* _ABOUT THIS EXERCISE_
Set down all of the entries below exactly, and omit the pictures.

===

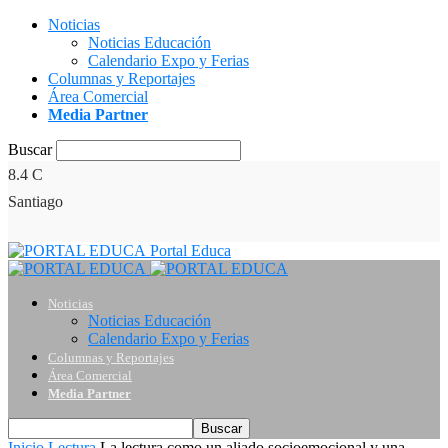
Noticias
Noticias Educación
Calendario Expo y Ferias
Columnas y Reportajes
Área Comercial
Media Partner
Buscar
8.4
C
Santiago
Portal Educa
Noticias
Noticias Educación
Calendario Expo y Ferias
Columnas y Reportajes
Área Comercial
Media Partner
Inicio
Lectura
La lectura como un aliado socioemocional y una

===

* _YOUR SOLUTION_
Noticias
Noticias Educación
Calendario Expo y Ferias
Columnas y Reportajes
Área Comercial
Media Partner
Buscar
8.4
C
Santiago
Portal Educa
Noticias
Noticias Educación
Calendario Expo y Ferias
Columnas y Reportajes
Área Comercial
Media Partner
Inicio
Lectura
La lectura como un aliado socioemocional y una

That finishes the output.